The value of the zero coupon bond “issued” by the SPX-based pseudo firm with bankruptcy costs is
B(t,T) = K Z(t,T) – (1 – k) PSPX(K,t,T) – k VDigital(K,t,T)
where VDigital(K,t,T) is the value of a digital SPX options that pays K if A(T) < K and zero otherwise.

A complication is that digital options are not traded (or at least, their prices cannot be easily obtained from standard datasets). We can approximate the value of a digital option with a portfolio of options
VDigital(K,t,T) ≈ K/(K – K’) [PSPX(K,t,T) – PSPX(K’,t,T)]

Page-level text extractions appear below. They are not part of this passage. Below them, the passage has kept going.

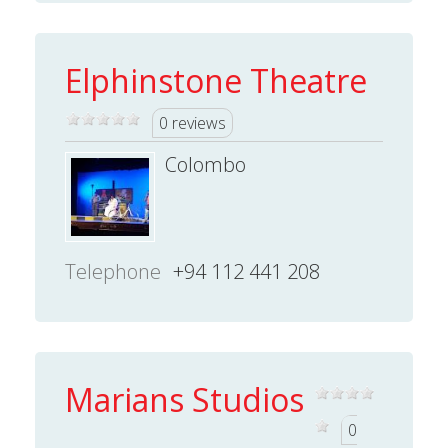
Elphinstone Theatre
0 reviews
Colombo
Telephone
+94 112 441 208
Marians Studios
0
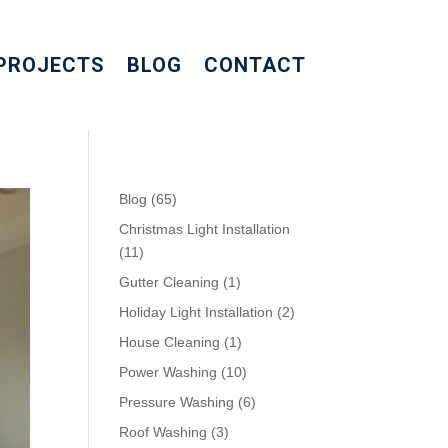
PROJECTS
BLOG
CONTACT
Blog
(65)
Christmas Light Installation
(11)
Gutter Cleaning
(1)
Holiday Light Installation
(2)
House Cleaning
(1)
Power Washing
(10)
Pressure Washing
(6)
Roof Washing
(3)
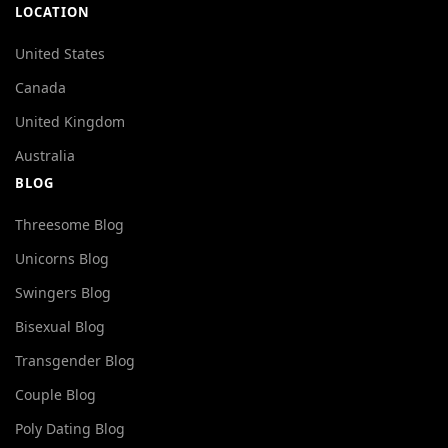
LOCATION
United States
Canada
United Kingdom
Australia
BLOG
Threesome Blog
Unicorns Blog
Swingers Blog
Bisexual Blog
Transgender Blog
Couple Blog
Poly Dating Blog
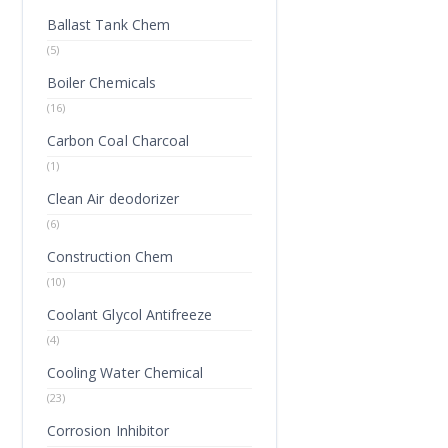
Ballast Tank Chem
(5)
Boiler Chemicals
(16)
Carbon Coal Charcoal
(1)
Clean Air deodorizer
(6)
Construction Chem
(10)
Coolant Glycol Antifreeze
(4)
Cooling Water Chemical
(23)
Corrosion Inhibitor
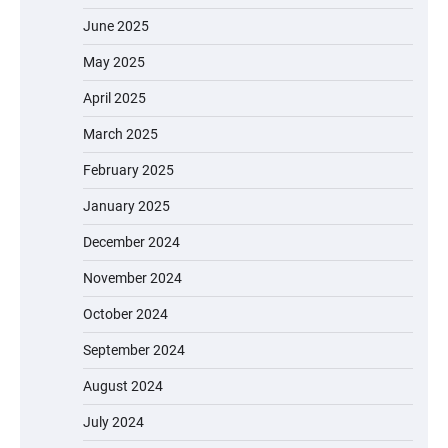
June 2025
May 2025
April 2025
March 2025
February 2025
January 2025
December 2024
November 2024
October 2024
September 2024
August 2024
July 2024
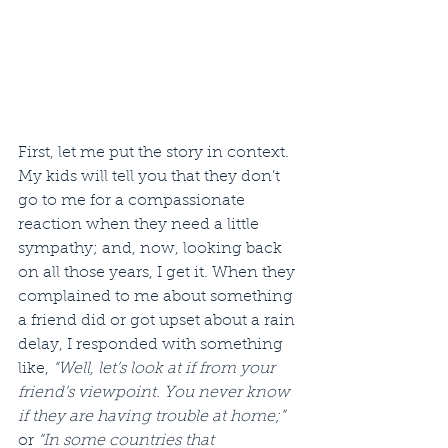
First, let me put the story in context. 
My kids will tell you that they don’t 
go to me for a compassionate 
reaction when they need a little 
sympathy; and, now, looking back 
on all those years, I get it. When they 
complained to me about something 
a friend did or got upset about a rain 
delay, I responded with something 
like, 
“Well, let’s look at if from your 
friend’s viewpoint. You never know 
if they are having trouble at home;”
or 
“In some countries that 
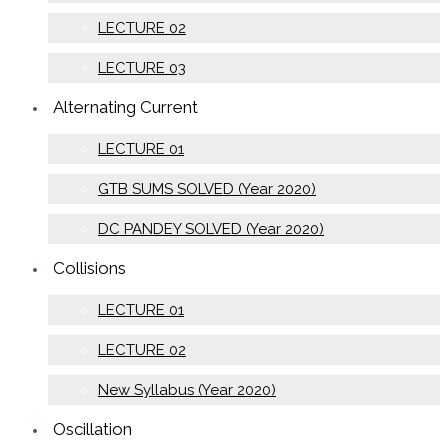
LECTURE 02
LECTURE 03
Alternating Current
LECTURE 01
GTB SUMS SOLVED (Year 2020)
DC PANDEY SOLVED (Year 2020)
Collisions
LECTURE 01
LECTURE 02
New Syllabus (Year 2020)
Oscillation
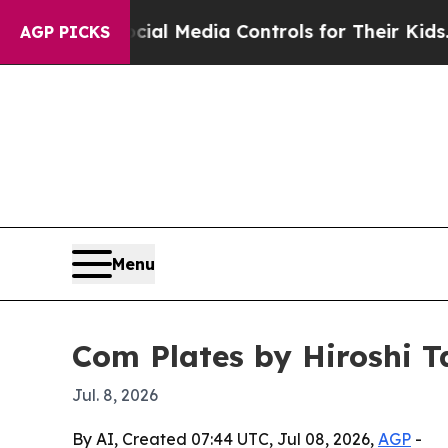
rents Social Media Controls for Their Kids. Shou
AGP PICKS
Menu
Com Plates by Hiroshi 
Jul. 8, 2026
By AI, Created 07:44 UTC, Jul 08, 2026,
AGP
-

The approximated payoff at T is
Approximate Payoff of Digital Option ≈ K [max(K – A(T), 0 ) – max(K’ – A(T), 0)] / (K – K’)

That is:
A(T) < K’ ⇒ Approximate Payoff = K
K’< A(T) < K ⇒ Approximate Payoff = K [K – A(T) ] / [ K – K’]
A(T) > K ⇒ Approximate Payoff = 0

Graphically, the total payoff to bond holder with approximate bankruptcy costs is given by:

The advantage of using this approximation is that the portfolio is still a traded portfolio of put options and no interpolation is necessary. A disadvantage is clearly that the approximation is not perfect.

On the other hand, this setting would also be consistent with bankruptcy costs that depend on the amount of shortfall of assets over the face value of original debt K.

The bankruptcy cost k can be calibrated to obtain losses given default of pseudo bonds that mimic the ones of real corporate bonds.